以前皮膚に対する東洋医学的な考え方①で1.風熱証2.風湿証3.風寒証4.気血両虚証の4つのパターンについて書きましたが、その内容について詳しく説明していきます。

1.風熱証

「風」は症状が強く、変化が激しいという事を意味しています。

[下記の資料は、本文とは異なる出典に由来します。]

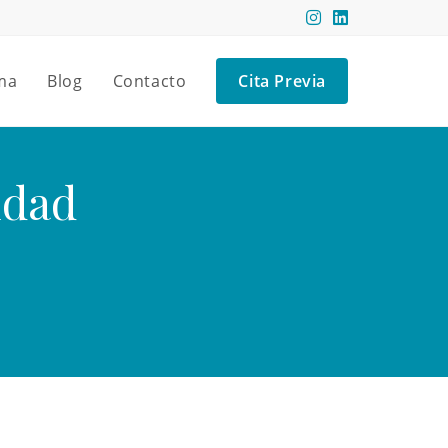
ma
Blog
Contacto
Cita Previa
idad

「風」と「熱」の性質が強く出るタイプのアトピー性皮膚炎になります。
皮膚所見としては乾燥と紅斑が強く時に落屑(皮膚の角質が浮き上がってポロポロと剥がれ落ちる)をきたします。
症状の変化は激しく、急激に変化することもあります。
青年期~壮年期に多いタイプで暖めたり、熱いもの、香辛の強いもので悪化します。
逆に冷やすと軽減する傾向があり、口が渇いたり、イライラ、不眠の症状も伴う事があります。
舌の色は赤みが強くなります。
治療方針としては去風清熱といい「風」と「熱」をとる治療になります。

2.風湿証

「風」と「湿」の性質が強く出るタイプのアトピー性皮膚炎です。
症状の変化は風熱証と同じく激しいですが、皮膚所見として掻破による滲出液を伴います。
湿度の高い時期に症状が強くなる傾向があり、飲食の不摂生も悪化の原因になります。
「湿」の性質が強いと身体や四肢が重だるく感じたり、下痢をしやすかったりします。
舌の状態は苔が厚くなりやすいです。
治療方針としては去風利湿といい「風」をとり、「湿」を利する治療になります。

3.風寒証

「風」と「寒」の性質が強いタイプのアトピー性皮膚炎です。
症状は急に発現する事が多く、寒冷刺激が悪化の原因となる事があります。
皮膚所見としては乾燥し冷感があります。
鼻汁や鼻閉、悪寒を感じ、舌の色は白みが強くなります。
治療方針としては疎風散寒といい「風」をとり「寒」を散らす治療になります。

4.気血両虚証

「気」と「血」(東洋医学的な)が足りていない状態のアトピー性皮膚炎です。
皮膚所見は皮膚が白く、乾燥傾向。
症状は軽度であるが反復して出やすい特徴があります。
顔色が悪く、疲れやすい、食欲がないという方が多いです。
治療方針としては補気養血で「気」と「血」を補います。

大まかに分けると以上の4つに分けて考えることが多いですが、さらに細かく分けたり、完全に「どれかだけ」というよりはいくつかが混ざっているものが多いです。
そういう場合特徴が強く出ているものを中心として治療していきます。

いかがでしたでしょうか?
アトピー性皮膚炎の方はご自分に当てはまる、もしくは近いと思われるものがありましたでしょうか?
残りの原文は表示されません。